物語は終わっても人生は続く

心で見なくちゃ、ものごとはよく見えないってことさ。

夜の風は優しく夏の匂いを運ぶ

週末の雨上がり、青山2丁目から神宮外苑の銀杏並木の下を信濃町に向けて歩いた。

僕の頭には小沢健二の「いちょう並木のセレナーデ」が流れ、秋の黄色に染まる並木道を歩いた過去と新緑の現在を比べ、時間の経過は残酷だなと考えていた。今年の秋には僕はどうしているのかなそして彼女は…遠い季節を思い、暗闇の中で僕は彼女に気づかれずため息をついた。

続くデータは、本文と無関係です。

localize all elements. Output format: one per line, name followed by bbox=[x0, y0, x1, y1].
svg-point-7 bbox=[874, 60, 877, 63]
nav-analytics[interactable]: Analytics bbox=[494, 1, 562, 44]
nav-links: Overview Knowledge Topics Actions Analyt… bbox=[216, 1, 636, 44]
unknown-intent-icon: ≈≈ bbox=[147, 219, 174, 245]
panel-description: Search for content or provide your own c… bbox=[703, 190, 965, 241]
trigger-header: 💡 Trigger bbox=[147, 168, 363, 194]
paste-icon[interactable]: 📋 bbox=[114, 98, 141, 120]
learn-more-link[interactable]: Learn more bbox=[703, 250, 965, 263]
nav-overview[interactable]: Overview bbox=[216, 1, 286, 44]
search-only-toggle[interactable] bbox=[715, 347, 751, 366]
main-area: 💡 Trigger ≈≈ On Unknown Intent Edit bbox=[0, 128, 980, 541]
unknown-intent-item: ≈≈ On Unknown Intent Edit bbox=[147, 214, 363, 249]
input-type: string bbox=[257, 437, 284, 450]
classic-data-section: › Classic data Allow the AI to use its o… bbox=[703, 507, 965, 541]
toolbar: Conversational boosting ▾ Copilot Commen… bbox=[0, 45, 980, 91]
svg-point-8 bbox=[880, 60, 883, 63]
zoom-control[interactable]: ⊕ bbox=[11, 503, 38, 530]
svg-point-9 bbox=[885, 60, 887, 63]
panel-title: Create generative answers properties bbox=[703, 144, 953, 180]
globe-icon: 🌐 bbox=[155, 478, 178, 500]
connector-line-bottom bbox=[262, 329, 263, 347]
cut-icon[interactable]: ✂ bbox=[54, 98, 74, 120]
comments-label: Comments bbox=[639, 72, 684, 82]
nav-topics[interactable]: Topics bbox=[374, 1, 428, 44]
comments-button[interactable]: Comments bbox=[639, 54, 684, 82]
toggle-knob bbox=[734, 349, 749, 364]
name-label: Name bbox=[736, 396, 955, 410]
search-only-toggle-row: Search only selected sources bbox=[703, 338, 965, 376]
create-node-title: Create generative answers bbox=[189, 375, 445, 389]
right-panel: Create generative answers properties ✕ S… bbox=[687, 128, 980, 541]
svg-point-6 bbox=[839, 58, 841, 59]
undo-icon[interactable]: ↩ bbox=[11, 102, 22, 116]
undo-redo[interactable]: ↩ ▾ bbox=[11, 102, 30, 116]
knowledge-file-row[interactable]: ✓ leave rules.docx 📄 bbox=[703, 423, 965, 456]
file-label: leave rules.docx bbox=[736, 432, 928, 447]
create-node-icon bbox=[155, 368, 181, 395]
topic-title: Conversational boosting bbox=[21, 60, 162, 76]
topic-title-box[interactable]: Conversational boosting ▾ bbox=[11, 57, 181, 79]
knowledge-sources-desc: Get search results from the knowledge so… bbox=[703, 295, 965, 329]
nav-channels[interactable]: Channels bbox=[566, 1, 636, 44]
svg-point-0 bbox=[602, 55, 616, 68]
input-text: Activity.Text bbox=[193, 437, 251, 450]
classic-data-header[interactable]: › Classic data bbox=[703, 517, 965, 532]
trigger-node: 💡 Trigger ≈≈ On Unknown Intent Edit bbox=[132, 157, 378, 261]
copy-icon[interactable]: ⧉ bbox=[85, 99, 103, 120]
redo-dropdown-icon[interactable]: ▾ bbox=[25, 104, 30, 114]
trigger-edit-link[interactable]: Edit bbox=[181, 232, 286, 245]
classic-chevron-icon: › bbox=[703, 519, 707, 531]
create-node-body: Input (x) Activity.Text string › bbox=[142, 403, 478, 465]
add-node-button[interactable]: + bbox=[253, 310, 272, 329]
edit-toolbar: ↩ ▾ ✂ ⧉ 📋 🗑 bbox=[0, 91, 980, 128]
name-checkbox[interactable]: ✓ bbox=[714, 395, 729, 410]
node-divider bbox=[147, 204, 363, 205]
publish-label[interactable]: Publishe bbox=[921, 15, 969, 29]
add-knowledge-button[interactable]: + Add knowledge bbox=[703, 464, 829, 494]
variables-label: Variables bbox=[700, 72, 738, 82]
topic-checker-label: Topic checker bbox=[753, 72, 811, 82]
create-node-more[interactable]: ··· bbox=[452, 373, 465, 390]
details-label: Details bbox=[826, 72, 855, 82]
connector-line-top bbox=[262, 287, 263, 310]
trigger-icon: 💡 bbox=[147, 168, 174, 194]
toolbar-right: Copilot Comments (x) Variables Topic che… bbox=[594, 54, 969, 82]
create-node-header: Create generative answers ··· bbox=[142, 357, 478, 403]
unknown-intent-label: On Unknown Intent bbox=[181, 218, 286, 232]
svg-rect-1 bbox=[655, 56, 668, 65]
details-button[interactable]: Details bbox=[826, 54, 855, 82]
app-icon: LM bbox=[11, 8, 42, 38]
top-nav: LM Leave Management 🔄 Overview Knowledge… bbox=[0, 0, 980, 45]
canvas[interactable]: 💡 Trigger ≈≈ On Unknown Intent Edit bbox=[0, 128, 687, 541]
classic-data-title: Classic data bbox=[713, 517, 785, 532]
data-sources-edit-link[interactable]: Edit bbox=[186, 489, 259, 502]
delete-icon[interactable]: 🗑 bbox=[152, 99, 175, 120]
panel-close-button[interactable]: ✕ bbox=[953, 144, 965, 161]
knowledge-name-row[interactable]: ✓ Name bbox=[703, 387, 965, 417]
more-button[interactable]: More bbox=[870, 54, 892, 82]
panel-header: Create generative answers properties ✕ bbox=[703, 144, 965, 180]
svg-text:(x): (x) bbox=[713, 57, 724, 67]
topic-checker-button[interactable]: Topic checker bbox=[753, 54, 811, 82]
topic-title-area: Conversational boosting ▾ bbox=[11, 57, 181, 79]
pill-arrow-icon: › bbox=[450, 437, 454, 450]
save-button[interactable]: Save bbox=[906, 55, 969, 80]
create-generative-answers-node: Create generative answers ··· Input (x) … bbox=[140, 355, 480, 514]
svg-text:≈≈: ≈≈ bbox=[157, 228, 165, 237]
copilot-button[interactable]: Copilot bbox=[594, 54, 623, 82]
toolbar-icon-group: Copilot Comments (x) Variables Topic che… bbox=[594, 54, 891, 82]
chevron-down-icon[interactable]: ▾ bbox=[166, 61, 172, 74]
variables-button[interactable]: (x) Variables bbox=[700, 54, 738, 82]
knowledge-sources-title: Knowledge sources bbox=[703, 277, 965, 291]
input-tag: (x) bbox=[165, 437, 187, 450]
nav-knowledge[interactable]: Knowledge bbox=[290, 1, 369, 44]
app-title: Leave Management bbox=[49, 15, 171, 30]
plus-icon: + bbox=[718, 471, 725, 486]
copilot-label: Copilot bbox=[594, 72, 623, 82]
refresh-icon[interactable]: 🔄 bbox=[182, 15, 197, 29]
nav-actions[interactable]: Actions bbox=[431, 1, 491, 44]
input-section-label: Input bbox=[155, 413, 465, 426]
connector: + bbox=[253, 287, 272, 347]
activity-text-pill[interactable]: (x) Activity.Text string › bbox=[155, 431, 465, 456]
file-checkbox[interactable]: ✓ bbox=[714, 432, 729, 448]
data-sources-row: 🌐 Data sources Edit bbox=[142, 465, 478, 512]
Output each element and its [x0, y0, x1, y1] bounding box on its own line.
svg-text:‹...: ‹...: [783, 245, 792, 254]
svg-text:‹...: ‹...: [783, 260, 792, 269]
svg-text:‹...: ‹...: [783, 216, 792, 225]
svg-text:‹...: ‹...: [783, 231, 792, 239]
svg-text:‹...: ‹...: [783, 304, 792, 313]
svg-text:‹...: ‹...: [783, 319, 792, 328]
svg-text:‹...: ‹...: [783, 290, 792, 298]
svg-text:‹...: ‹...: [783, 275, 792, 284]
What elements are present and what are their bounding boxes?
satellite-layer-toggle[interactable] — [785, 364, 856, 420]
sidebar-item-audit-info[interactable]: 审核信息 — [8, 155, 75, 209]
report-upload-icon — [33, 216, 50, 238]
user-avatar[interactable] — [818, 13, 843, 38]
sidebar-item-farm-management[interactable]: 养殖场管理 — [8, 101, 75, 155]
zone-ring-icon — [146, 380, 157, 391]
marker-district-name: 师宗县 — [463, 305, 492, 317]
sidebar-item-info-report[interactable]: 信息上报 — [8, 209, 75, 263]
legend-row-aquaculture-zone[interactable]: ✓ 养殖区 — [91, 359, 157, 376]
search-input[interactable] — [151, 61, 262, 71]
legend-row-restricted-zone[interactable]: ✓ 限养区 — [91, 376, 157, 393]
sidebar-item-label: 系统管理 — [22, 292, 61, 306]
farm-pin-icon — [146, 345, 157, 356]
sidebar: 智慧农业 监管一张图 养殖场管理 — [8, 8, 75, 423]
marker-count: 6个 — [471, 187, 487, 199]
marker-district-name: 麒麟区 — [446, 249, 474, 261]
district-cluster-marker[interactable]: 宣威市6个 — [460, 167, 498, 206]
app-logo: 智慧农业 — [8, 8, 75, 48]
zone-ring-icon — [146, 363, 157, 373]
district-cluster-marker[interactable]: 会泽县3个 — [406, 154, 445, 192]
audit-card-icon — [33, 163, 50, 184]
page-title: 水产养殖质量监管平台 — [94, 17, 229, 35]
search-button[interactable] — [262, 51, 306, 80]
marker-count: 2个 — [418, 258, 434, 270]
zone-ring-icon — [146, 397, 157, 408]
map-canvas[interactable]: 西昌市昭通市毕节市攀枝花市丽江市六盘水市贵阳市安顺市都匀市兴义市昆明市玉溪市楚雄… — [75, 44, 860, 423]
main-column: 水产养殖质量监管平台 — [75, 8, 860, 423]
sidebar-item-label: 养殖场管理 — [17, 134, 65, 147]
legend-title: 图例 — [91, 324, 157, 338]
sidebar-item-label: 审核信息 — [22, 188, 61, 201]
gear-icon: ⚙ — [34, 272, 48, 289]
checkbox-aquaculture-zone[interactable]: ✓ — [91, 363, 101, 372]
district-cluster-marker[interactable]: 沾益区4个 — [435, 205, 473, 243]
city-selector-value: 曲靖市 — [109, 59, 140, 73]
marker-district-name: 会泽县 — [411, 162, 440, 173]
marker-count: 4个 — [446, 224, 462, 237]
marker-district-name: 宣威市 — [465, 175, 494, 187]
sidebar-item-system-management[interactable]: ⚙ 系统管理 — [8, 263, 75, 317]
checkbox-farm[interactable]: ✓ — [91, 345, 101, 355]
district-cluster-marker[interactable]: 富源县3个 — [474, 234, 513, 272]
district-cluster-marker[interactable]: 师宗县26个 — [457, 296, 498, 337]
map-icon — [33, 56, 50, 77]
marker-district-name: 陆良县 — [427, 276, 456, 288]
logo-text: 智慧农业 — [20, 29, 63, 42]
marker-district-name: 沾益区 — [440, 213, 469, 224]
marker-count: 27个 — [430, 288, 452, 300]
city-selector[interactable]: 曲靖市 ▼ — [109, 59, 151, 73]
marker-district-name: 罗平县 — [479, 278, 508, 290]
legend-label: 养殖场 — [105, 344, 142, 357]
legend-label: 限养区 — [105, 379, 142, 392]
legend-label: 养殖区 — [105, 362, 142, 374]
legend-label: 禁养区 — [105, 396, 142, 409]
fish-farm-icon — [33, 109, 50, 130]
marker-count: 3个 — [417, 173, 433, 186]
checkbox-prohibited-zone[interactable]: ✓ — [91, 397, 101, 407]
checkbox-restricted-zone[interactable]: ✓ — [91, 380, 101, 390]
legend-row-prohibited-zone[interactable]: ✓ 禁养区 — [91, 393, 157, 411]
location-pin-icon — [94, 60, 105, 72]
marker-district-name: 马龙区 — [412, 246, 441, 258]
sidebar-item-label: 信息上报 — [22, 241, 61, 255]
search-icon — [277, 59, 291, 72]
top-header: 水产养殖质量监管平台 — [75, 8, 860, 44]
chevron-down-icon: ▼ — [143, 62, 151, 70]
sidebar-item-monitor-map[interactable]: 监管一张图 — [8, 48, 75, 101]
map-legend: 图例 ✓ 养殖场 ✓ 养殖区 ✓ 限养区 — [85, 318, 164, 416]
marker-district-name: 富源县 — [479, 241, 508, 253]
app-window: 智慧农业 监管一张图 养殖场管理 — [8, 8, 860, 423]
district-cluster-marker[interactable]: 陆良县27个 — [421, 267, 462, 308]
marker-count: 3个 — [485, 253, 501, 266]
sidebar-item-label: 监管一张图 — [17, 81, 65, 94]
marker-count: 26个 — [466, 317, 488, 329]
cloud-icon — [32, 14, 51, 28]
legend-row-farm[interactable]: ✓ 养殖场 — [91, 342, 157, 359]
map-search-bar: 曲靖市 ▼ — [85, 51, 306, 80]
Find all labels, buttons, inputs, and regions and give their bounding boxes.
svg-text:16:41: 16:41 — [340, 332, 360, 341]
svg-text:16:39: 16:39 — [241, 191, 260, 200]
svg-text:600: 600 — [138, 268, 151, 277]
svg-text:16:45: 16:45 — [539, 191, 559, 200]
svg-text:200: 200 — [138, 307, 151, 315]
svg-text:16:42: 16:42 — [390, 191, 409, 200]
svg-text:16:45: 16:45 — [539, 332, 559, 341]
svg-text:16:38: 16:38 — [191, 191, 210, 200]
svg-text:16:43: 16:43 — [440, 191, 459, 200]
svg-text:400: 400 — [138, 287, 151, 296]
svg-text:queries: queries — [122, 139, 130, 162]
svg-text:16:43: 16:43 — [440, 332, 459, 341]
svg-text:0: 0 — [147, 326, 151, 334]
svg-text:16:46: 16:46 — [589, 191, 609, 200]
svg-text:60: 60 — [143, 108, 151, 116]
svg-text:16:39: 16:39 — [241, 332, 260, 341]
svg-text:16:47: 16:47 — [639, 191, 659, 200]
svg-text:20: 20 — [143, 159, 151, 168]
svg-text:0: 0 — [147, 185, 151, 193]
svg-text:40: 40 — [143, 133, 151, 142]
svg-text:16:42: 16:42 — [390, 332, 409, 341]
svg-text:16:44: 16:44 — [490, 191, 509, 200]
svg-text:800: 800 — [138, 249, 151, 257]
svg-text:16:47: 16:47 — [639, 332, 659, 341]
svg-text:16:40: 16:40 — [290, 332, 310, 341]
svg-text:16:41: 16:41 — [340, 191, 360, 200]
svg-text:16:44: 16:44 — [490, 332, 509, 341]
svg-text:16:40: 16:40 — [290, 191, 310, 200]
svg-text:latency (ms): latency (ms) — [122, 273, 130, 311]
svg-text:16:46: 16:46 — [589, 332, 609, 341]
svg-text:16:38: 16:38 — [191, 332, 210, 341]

彼女に手を振り別れた後、僕は少し真顔になって、今宵は楽しい時間を過ごせたと思い、心地良い疲れだと感じながら再びため息をつく。

週末の電車は倦怠と安堵を乗せて家路に向けて人々を運ぶ、酔客の溢れるホームで僕は彼女を思った。彼女に向かってさよならと手を上げたすぐ後に彼女を追いかけ、階段を駆け抜け電車に乗る前の彼女の手を握り僕と一緒に居てくれと言う自分を想像した。僕はそんなことは出来ないと苦笑いを浮かべた。

それは都合の良い女にLINEを送り、寂しさを埋めて欲しいと泣き言を言い出す5分前の話だ。誰にとっても悪い男だけど、これで良いのだと改札口に急いだ。